* **What the exercise asks**: Restate, exactly and without pictures, the lines from the start of the listing below through the line holding "odlet: Bratislava".

* **Material for the task**:
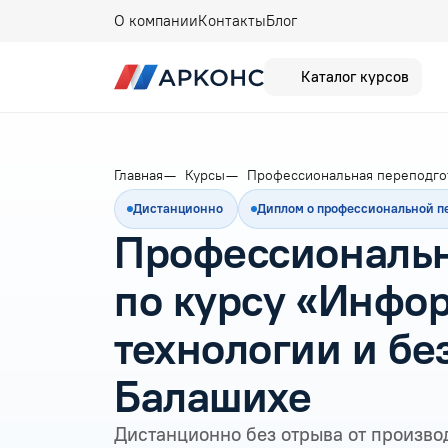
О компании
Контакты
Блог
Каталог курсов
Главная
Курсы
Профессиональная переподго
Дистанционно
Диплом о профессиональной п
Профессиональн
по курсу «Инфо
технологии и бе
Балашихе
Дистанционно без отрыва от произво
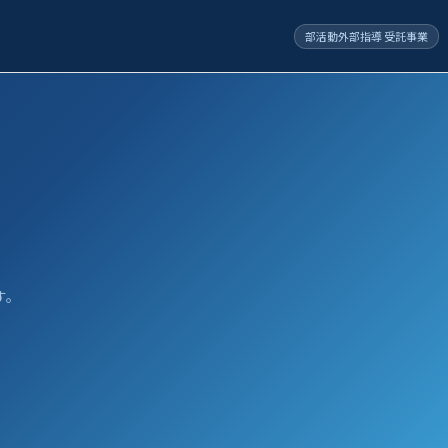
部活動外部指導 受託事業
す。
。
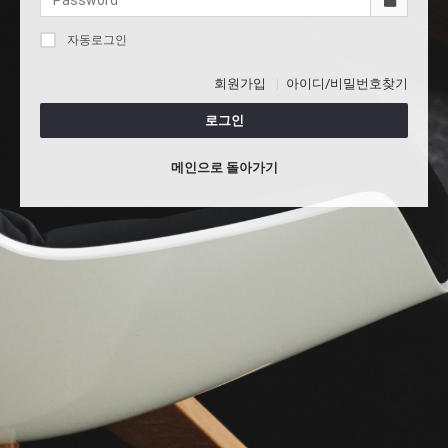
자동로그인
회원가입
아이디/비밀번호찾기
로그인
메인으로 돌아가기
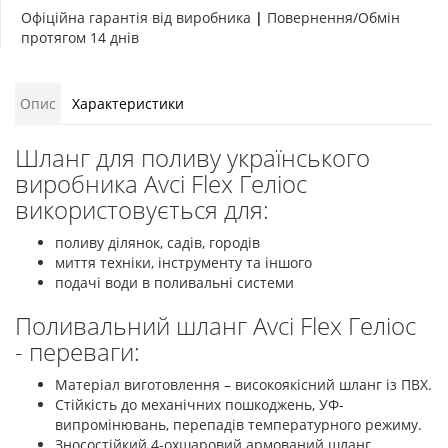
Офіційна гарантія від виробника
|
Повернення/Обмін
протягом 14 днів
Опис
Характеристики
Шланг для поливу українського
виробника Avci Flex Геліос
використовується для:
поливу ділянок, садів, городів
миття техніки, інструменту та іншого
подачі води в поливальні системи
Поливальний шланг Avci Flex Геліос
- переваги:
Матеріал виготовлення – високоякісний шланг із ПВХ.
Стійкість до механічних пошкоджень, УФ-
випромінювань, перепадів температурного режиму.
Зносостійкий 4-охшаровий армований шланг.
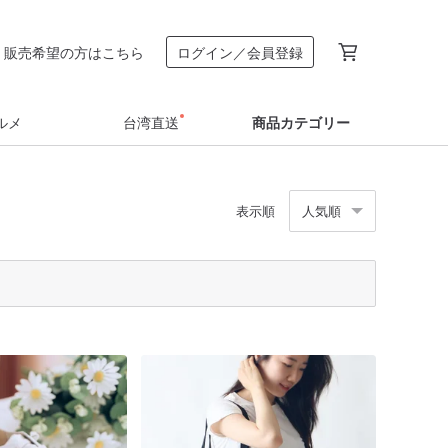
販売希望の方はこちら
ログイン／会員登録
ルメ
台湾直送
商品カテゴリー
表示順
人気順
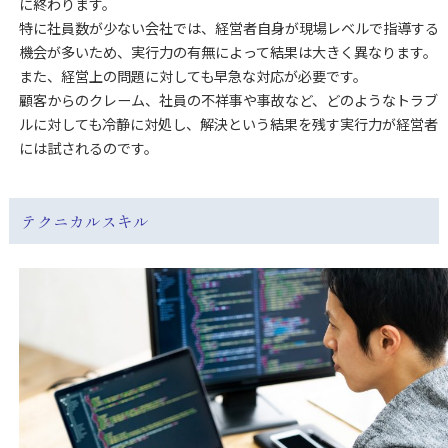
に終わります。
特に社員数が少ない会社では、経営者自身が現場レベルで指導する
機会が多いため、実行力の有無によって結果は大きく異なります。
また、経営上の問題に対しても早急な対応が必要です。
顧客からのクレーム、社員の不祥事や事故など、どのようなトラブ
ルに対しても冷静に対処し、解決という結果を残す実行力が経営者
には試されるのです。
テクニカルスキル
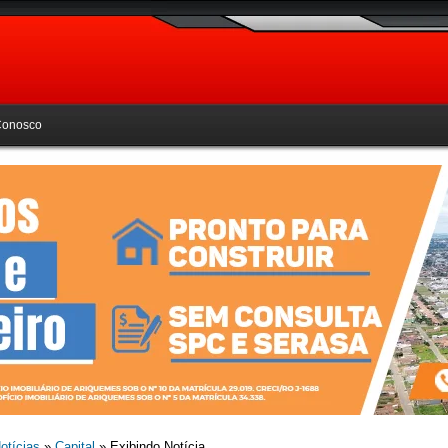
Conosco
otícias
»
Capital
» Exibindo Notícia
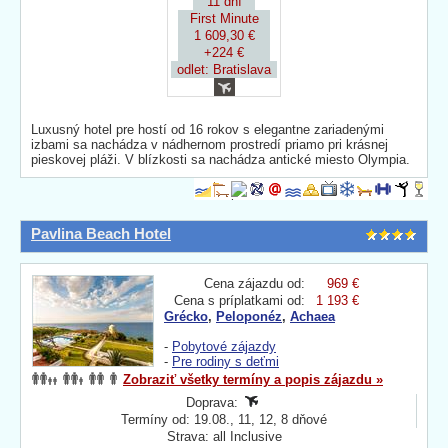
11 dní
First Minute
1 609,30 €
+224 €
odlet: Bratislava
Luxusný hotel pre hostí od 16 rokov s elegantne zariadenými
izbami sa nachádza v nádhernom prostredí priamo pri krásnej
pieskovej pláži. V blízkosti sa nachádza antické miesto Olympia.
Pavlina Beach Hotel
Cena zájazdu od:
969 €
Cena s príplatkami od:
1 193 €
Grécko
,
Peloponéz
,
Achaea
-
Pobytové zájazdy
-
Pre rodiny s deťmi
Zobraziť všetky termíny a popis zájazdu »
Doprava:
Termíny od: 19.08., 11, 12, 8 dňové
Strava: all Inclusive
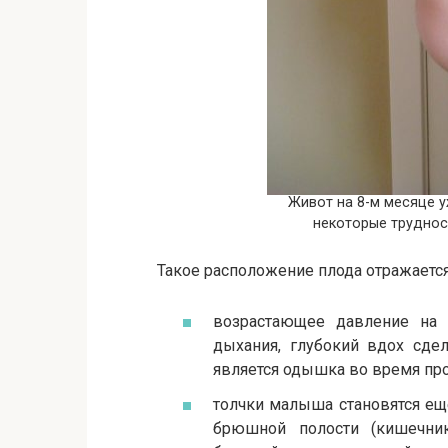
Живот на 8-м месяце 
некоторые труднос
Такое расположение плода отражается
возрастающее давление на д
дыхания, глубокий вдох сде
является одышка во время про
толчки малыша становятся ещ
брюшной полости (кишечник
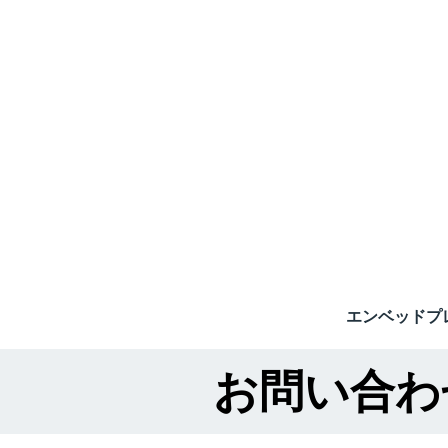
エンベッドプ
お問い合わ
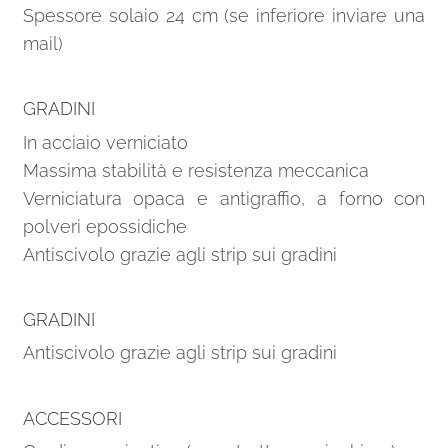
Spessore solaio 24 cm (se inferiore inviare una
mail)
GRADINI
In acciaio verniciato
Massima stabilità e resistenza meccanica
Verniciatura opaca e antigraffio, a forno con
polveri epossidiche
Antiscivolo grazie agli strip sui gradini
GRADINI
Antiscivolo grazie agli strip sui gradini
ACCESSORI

* **Exercise solution**:
О компании
Контакты
Блог
Каталог курсов
Главная
Курсы
Профессиональная переподго
Дистанционно
Диплом о профессиональной п
Профессиональн
по курсу «Инфо
технологии и бе
Балашихе
Дистанционно без отрыва от произво
部活動外部指導 受託事業
す。
。
자동로그인
회원가입
아이디/비밀번호찾기
로그인
메인으로 돌아가기
Офіційна гарантія від виробника
|
Повернення/Обмін
протягом 14 днів
Опис
Характеристики
Шланг для поливу українського
виробника Avci Flex Геліос
використовується для:
поливу ділянок, садів, городів
миття техніки, інструменту та іншого
подачі води в поливальні системи
Поливальний шланг Avci Flex Геліос
- переваги:
Матеріал виготовлення – високоякісний шланг із ПВХ.
Стійкість до механічних пошкоджень, УФ-
випромінювань, перепадів температурного режиму.
Зносостійкий 4-охшаровий армований шланг.
販売希望の方はこちら
ログイン／会員登録
ルメ
台湾直送
商品カテゴリー
表示順
人気順
に終わります。
特に社員数が少ない会社では、経営者自身が現場レベルで指導する
機会が多いため、実行力の有無によって結果は大きく異なります。
また、経営上の問題に対しても早急な対応が必要です。
顧客からのクレーム、社員の不祥事や事故など、どのようなトラブ
ルに対しても冷静に対処し、解決という結果を残す実行力が経営者
には試されるのです。
テクニカルスキル
Conosco
otícias
»
Capital
» Exibindo Notícia
11 dní
First Minute
1 609,30 €
+224 €
odlet: Bratislava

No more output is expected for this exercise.